§ YOUR GOAL:
Transcribe, word for word, every record in the data below.

(Saved data entries)

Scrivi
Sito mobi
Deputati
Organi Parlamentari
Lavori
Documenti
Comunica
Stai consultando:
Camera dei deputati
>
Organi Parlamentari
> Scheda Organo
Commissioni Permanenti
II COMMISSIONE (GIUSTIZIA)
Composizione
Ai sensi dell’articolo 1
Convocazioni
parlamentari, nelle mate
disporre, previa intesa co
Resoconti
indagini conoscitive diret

§ RESULT BELOW:
Scrivi
Sito mobi
Deputati
Organi Parlamentari
Lavori
Documenti
Comunica
Stai consultando:
Camera dei deputati
>
Organi Parlamentari
> Scheda Organo
Commissioni Permanenti
II COMMISSIONE (GIUSTIZIA)
Composizione
Ai sensi dell’articolo 1
Convocazioni
parlamentari, nelle mate
disporre, previa intesa co
Resoconti
indagini conoscitive diret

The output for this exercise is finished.